1. /architect-brainstorm
This is the one we teased in Part 1. Type a prompt like "Build me a mid-size tech startup red team scenario with a parent domain, a subsidiary domain, and a DMZ," and Claude immediately flips into brainstorm mode, asking you questions and walking you through four distinct phases of scenario creation.
Phase 1: The Shape. Claude asks a few questions about the company you want to build on the canvas. Name, industry, size, security maturity. Then it drafts the VLANs, machines, domains, and high-level infrastructure.
“Hey Claude! I just watched star wars, and I loved it. Can we brainstorm a good red team scenario based off of it? let's use /architect-brainstorm”
Phase 2: The Cast. Claude dispatches parallel subagents to generate characters for every Domain, and even assigns them workstations from your scenario. Names, titles, hobbies, password habits, file organization habits, relationship events between each other, who reuses credentials, who hates IT. Real people your red team will actually recognize when they pop a box and read someone's Outlook. Building a Red Rising-themed scenario? Key players from fictional universes are assigned roles in the company that just make sense (shoutout to Darrow, the CEO).
“Can you think of the characters, their roles, and maybe add some files on their machines? Also, maybe luke skywalker has a funny file on his Desktop, like how to tell if a sith lord is your dad. something like that.”
Phase 3: Going Deeper. With the high-level plan mapped out, Claude immediately sets to work querying the Rogue Architect plugin repository, mapping plugins to every machine and building out a verbose plan. Domain controllers get “Create DC” plugins. Workstations get “Join to Domain” plugins. Users are set to auto-login. And the fun part, Claude dynamically generates hundreds of files to “seed” across systems in the scenario. These files match the user insights built in Phase 2 above, and their role at the company.
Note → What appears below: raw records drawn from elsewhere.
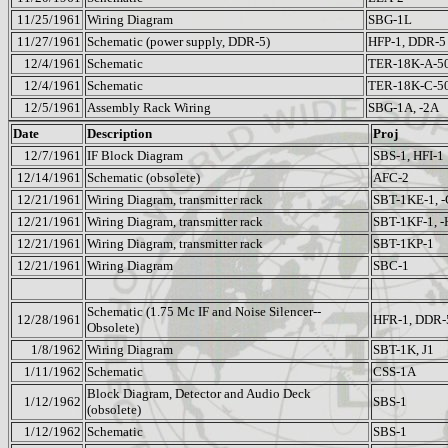
11/25/1961
Wiring Diagram
SBG-1L
11/27/1961
Schematic (power supply, DDR-5)
HFP-1, DDR-5
12/4/1961
Schematic
TER-18K-A-5
12/4/1961
Schematic
TER-18K-C-5
12/5/1961
Assembly Rack Wiring
SBG-1A, -2A
Date
Description
Proj
12/7/1961
IF Block Diagram
SBS-1, HFI-1
12/14/1961
Schematic (obsolete)
AFC-2
12/21/1961
Wiring Diagram, transmitter rack
SBT-1KE-1, -
12/21/1961
Wiring Diagram, transmitter rack
SBT-1KF-1, -
12/21/1961
Wiring Diagram, transmitter rack
SBT-1KP-1
12/21/1961
Wiring Diagram
SBC-1
Schematic (1.75 Mc IF and Noise Silencer--
12/28/1961
HFR-1, DDR-
Obsolete)
1/8/1962
Wiring Diagram
SBT-1K, J1
1/11/1962
Schematic
CSS-1A
Block Diagram, Detector and Audio Deck
1/12/1962
SBS-1
(obsolete)
1/12/1962
Schematic
SBS-1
Don’t be surprised to see a letter from HR sitting on the IT Admins Desktop repremanding them for watching Netflix during their shift :)
“Approved. Lets move to Phase 3, build out our verbose canvas build plan.”
Phase 4: The Heist. (Optional.) Claude walks through your scenario helping you map exploit paths.
At every hop, it queries the Rogue Architect plugin database to surface available vulnerability plugins and makes recommendations. By the end, you have a complete exploit chain — initial access, multi-hop pivots, vulnerability chaining — and Claude can even build an optional "crown jewel" target at the end of the chain.
Every phase is fully conversational. Tweak plans, adjust exploit paths, change direction — Claude adapts until the scenario is exactly what you envisioned.
Lets make initial access an RCE vulnerable web server!
Phase 5: Implementation.
This phase is the best of all. With the plan in place, Claude takes over dynamically building out your entire multi-domain Active Directory scenario in Rogue Architect via the MCP tooling. Every system, plugin, and user is accounted for. VLANs, machines, plugins, parameters, exploit paths, all of it lands as draft changes.
Once complete, you review the draft changes, click accept to apply them to your scenario. After that just click build to provision the scenario into VMs that you can log in to and control.
And on the off chance the deployment fails, Claude has an active debugger skill and can query YML Ansible logs, check plugin source code, and pinpoint any failures.
This one alone has been worth the entire project. Scenarios that used to take weeks of tedius Ansible design now happen in 15 minutes of back-and-forth.
And the best part? Once your scenario is built. Every one of the 100+ MCP tools is still available to Claude. Just run /architect-freeform and command Claude to investigate your current scenario, check on users present, add one-off files, and way more. Iterative building is still just as easy.
2. /rogue-curriculum-builder
Here's the thing about a great lab. Curriculum can MAKE or BREAK the student experience.
Nobody wants to dig through thousands of lines of wiki walkthroughs. An interactive CLEAN curriculum should accompany it. A 50-machine Active Directory forest is just a pile of VMs without an engaging story, objectives, or a learning path to go with it.
Our Claude curriculum plugin turns this all into a conversation, too.
With your scenario built, just tell Claude how you want to break up the CTF/Scenario tasks. Explain the section/chapter layout, what content should go in each chapter, etc.
Building a “lunch and learn” for your team on ADCS?
Tell Claude to design an epic ADCS scenario based on a real-world e-commerce enterprise network. Then tell Claude what you want the lab curriculum to look like including steps of how to enumerate vulnerable ADCS certificates, and how to exploit them.
“Actually, let's make a CTF based on this scenario! Go ahead and build out the curriculum for it.”
Everything is done and ready to test. Chapters, sections, rich text, embedded videos, code blocks, multiple choice questions, file upload questions, flag gated progression, unlock keys, all of it.
It handles both LINEAR layouts (step-by-step courses) and CTF graph layouts (nodes with edges where students pick their path). It also bulk populates efficiently, so when you ask for "twelve sections covering Windows persistence," you don't sit there watching it build one at a time.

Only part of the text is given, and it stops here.